[WHAT NEEDS TO BE DONE]:
Go through the entries and copy every line that has the string "Сердюков" in it.

[EXERCISE DATA]:
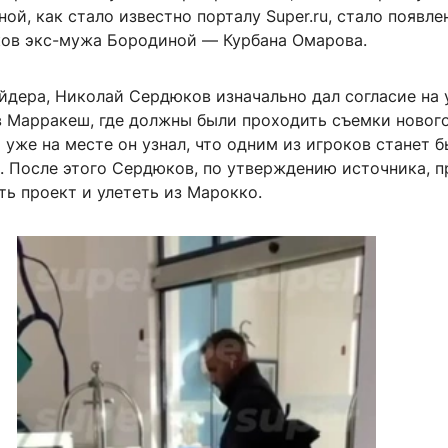
ой, как стало известно порталу Super.ru, стало появле
ков экс-мужа Бородиной — Курбана Омарова.
йдера, Николай Сердюков изначально дал согласие на 
в Марракеш, где должны были проходить съемки нового
 уже на месте он узнал, что одним из игроков станет 
. После этого Сердюков, по утверждению источника, п
ь проект и улететь из Марокко.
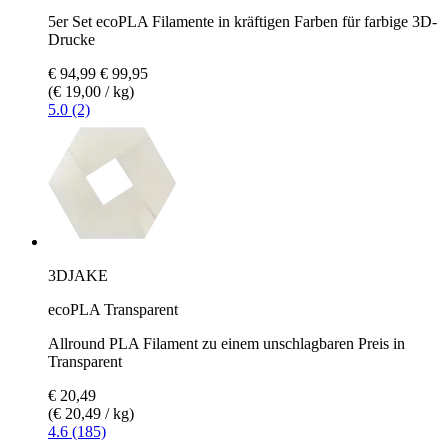
5er Set ecoPLA Filamente in kräftigen Farben für farbige 3D-
Drucke
€ 94,99
€ 99,95
(€ 19,00 / kg)
5.0 (2)
3DJAKE
ecoPLA Transparent
Allround PLA Filament zu einem unschlagbaren Preis in
Transparent
€ 20,49
(€ 20,49 / kg)
4.6 (185)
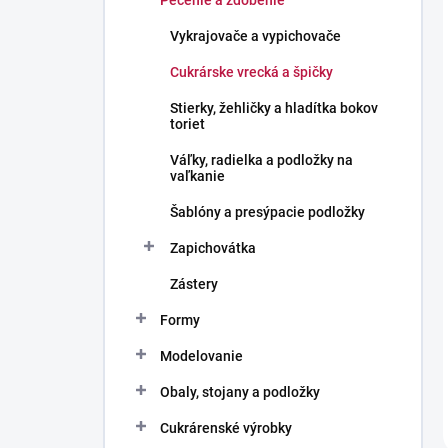
Pečenie a zdobenie
Vykrajovače a vypichovače
Cukrárske vrecká a špičky
Stierky, žehličky a hladítka bokov
toriet
Váľky, radielka a podložky na
vaľkanie
Šablóny a presýpacie podložky
Zapichovátka
Zástery
Formy
Modelovanie
Obaly, stojany a podložky
Cukrárenské výrobky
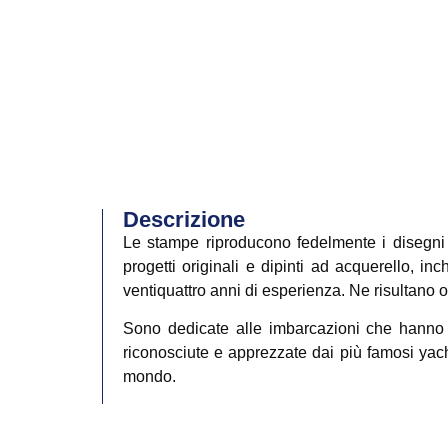
Descrizione
Le stampe riproducono fedelmente i disegni 
progetti originali e dipinti ad acquerello, in
ventiquattro anni di esperienza. Ne risultano 
Sono dedicate alle imbarcazioni che hanno f
riconosciute e apprezzate dai più famosi yacht 
mondo.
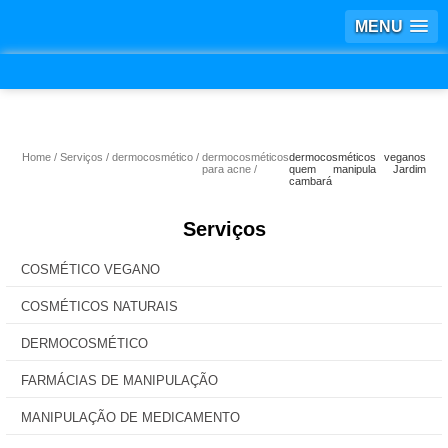
MENU
Home
Serviços
dermocosmético
dermocosméticos
dermocosméticos veganos
para acne
quem manipula Jardim
cambará
Serviços
COSMÉTICO VEGANO
COSMÉTICOS NATURAIS
DERMOCOSMÉTICO
FARMÁCIAS DE MANIPULAÇÃO
MANIPULAÇÃO DE MEDICAMENTO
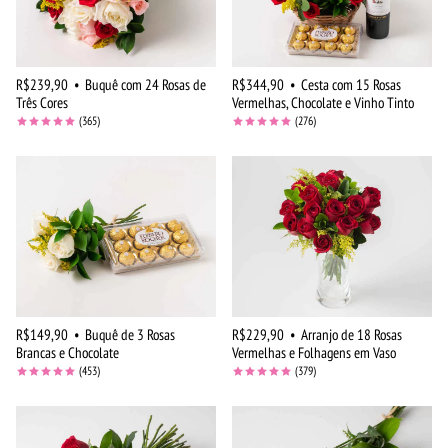
R$239,90
•
Buquê com 24 Rosas de
R$344,90
•
Cesta com 15 Rosas
Três Cores
Vermelhas, Chocolate e Vinho Tinto
(365)
(276)
R$149,90
•
Buquê de 3 Rosas
R$229,90
•
Arranjo de 18 Rosas
Brancas e Chocolate
Vermelhas e Folhagens em Vaso
(453)
(379)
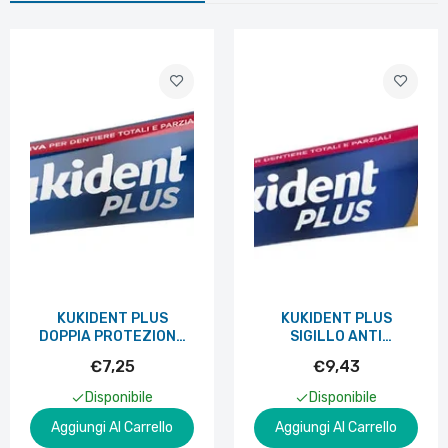
KUKIDENT PLUS
KUKIDENT PLUS
DOPPIA PROTEZIONE
SIGILLO ANTI
CREMA ADESIVA
INFILTRAZIONI CREMA
€7,25
€9,43
DENTIERE 40 G
ADESIVA DENTIERE 57
G
Disponibile
Disponibile
Aggiungi Al Carrello
Aggiungi Al Carrello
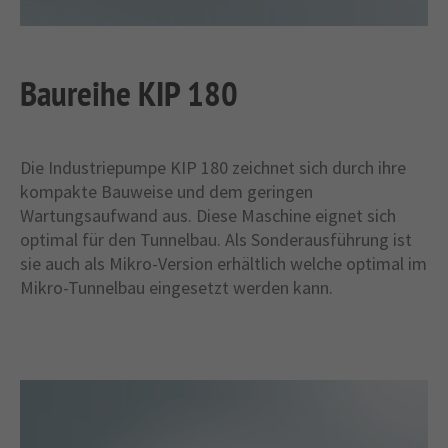
Baureihe KIP 180
Die Industriepumpe KIP 180 zeichnet sich durch ihre
kompakte Bauweise und dem geringen
Wartungsaufwand aus. Diese Maschine eignet sich
optimal für den Tunnelbau. Als Sonderausführung ist
sie auch als Mikro-Version erhältlich welche optimal im
Mikro-Tunnelbau eingesetzt werden kann.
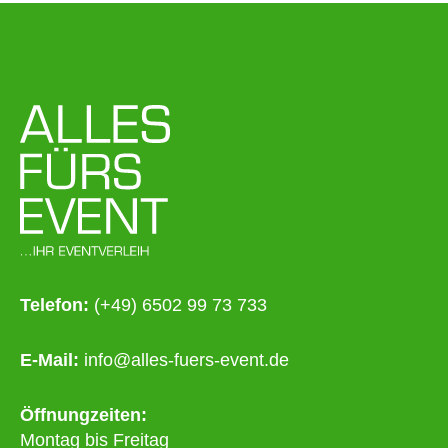
Telefon:
(+49) 6502 99 73 733
E-Mail:
info@alles-fuers-event.de
Öffnungzeiten:
Montag bis Freitag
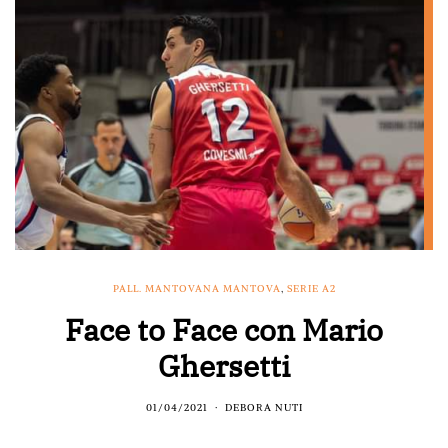
PALL. MANTOVANA MANTOVA
,
SERIE A2
Face to Face con Mario
Ghersetti
01/04/2021
DEBORA NUTI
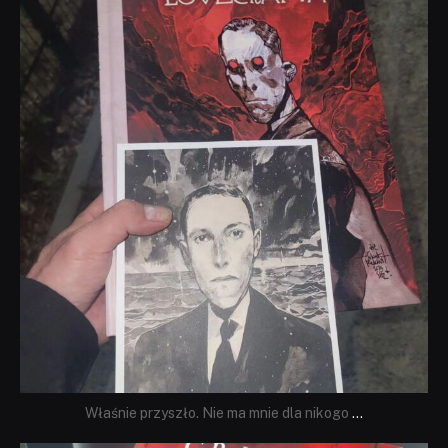
dobryhorror
Wrz 19
Właśnie przyszło. Nie ma mnie dla nikogo
...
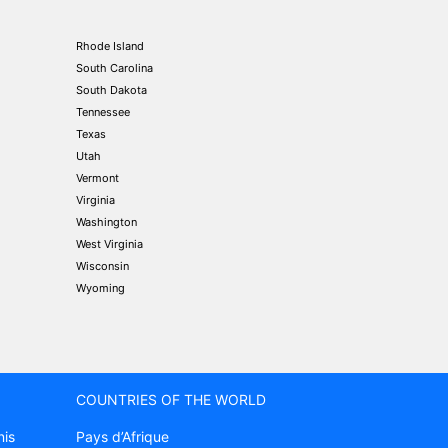
Rhode Island
South Carolina
South Dakota
Tennessee
Texas
Utah
Vermont
Virginia
Washington
West Virginia
Wisconsin
Wyoming
COUNTRIES OF THE WORLD
nis
Pays d’Afrique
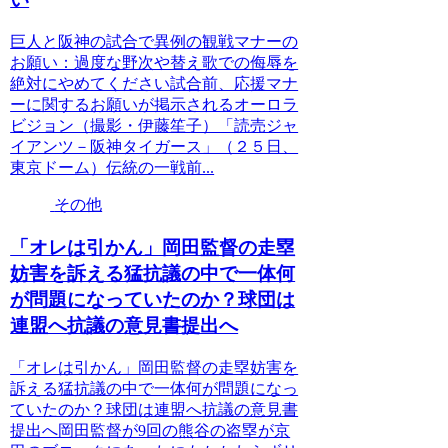
巨人と阪神の試合で異例の観戦マナーの
お願い：過度な野次や替え歌での侮辱を
絶対にやめてください試合前、応援マナ
ーに関するお願いが掲示されるオーロラ
ビジョン（撮影・伊藤笙子）「読売ジャ
イアンツ－阪神タイガース」（２５日、
東京ドーム）伝統の一戦前...
その他
「オレは引かん」岡田監督の走塁
妨害を訴える猛抗議の中で一体何
が問題になっていたのか？球団は
連盟へ抗議の意見書提出へ
「オレは引かん」岡田監督の走塁妨害を
訴える猛抗議の中で一体何が問題になっ
ていたのか？球団は連盟へ抗議の意見書
提出へ岡田監督が9回の熊谷の盗塁が京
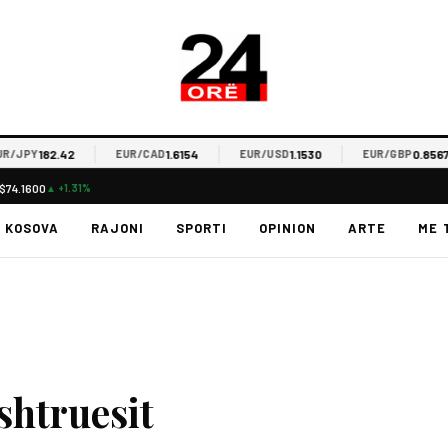
182.42
1.6154
1.1530
0.8567
/JPY
EUR/CAD
EUR/USD
EUR/GBP
$74.1600
▲ +1.31%
KOSOVA
RAJONI
SPORTI
OPINION
ARTE
ME 
shtruesit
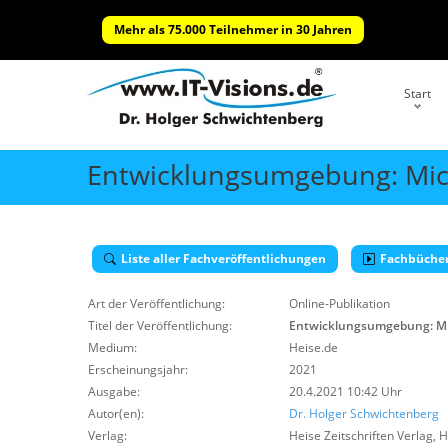
Mehr als 75.000 Teilnehmer in 30 Jahren
Start
Entwicklungsumgebung: Micro
Liste aller Fachveröffentlichungen
Fachbüche
Art der Veröffentlichung:
Online-Publikation
Titel der Veröffentlichung:
Entwicklungsumgebung: Micr
Medium:
Heise.de
Erscheinungsjahr:
2021
Ausgabe:
20.4.2021 10:42 Uhr
Autor(en):
Dr. Holger Schwichtenberg
Verlag:
Heise Zeitschriften Verlag
,
H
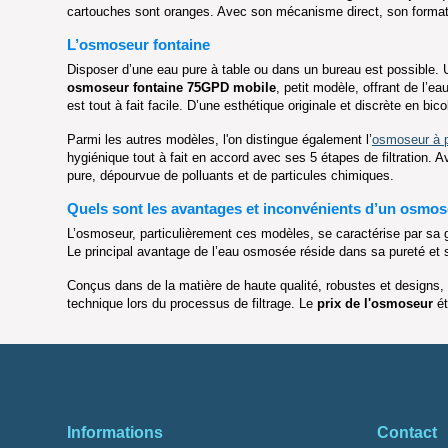
cartouches sont oranges. Avec son mécanisme direct, son format
L’osmoseur fontaine
Disposer d’une eau pure à table ou dans un bureau est possible.
osmoseur fontaine 75GPD mobile
, petit modèle, offrant de l’e
est tout à fait facile. D’une esthétique originale et discrète en b
Parmi les autres modèles, l'on distingue également l’
osmoseur à 
hygiénique tout à fait en accord avec ses 5 étapes de filtration. A
pure, dépourvue de polluants et de particules chimiques.
Quels sont les avantages et inconvénients d’un osmos
L’osmoseur, particulièrement ces modèles, se caractérise par sa g
Le principal avantage de l’eau osmosée réside dans sa pureté et s
Conçus dans de la matière de haute qualité, robustes et designs,
technique lors du processus de filtrage. Le
prix de l'osmoseur
ét
Informations
Contact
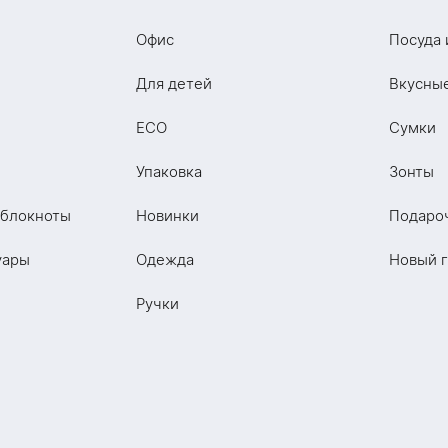
Офис
Посуда 
Для детей
Вкусны
ECO
Сумки
Упаковка
Зонты
 блокноты
Новинки
Подаро
уары
Одежда
Новый 
Ручки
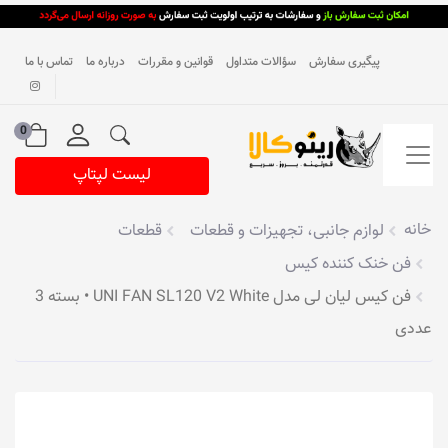
پیگیری سفارش
سؤالات متداول
قوانین و مقررات
درباره ما
تماس با ما
0
لیست لپتاپ
خانه
لوازم جانبی، تجهیزات و قطعات
قطعات
فن خنک کننده کیس
فن کیس لیان لی مدل UNI FAN SL120 V2 White • بسته 3
عددی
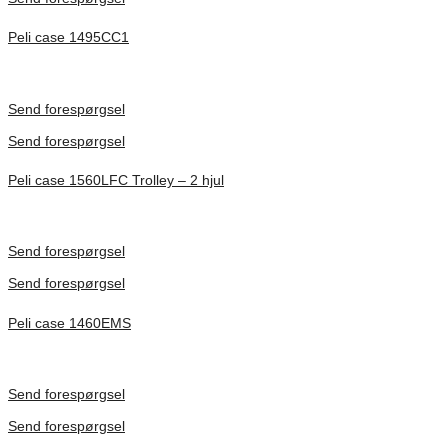
Peli case 1495CC1
Inv. Mått 479 × 333 × 97 mm
Förfrågan pris
Send forespørgsel
Send forespørgsel
Peli case 1560LFC Trolley – 2 hjul
Inv. Mått 506 × 38 × 229 mm
Förfrågan pris
Send forespørgsel
Send forespørgsel
Peli case 1460EMS
Inv. Mått 471 × 252 × 277 mm
Förfrågan pris
Send forespørgsel
Send forespørgsel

[PROBLEM SOLUTION]:
йдера, Николай Сердюков изначально дал согласие на 
. После этого Сердюков, по утверждению источника, п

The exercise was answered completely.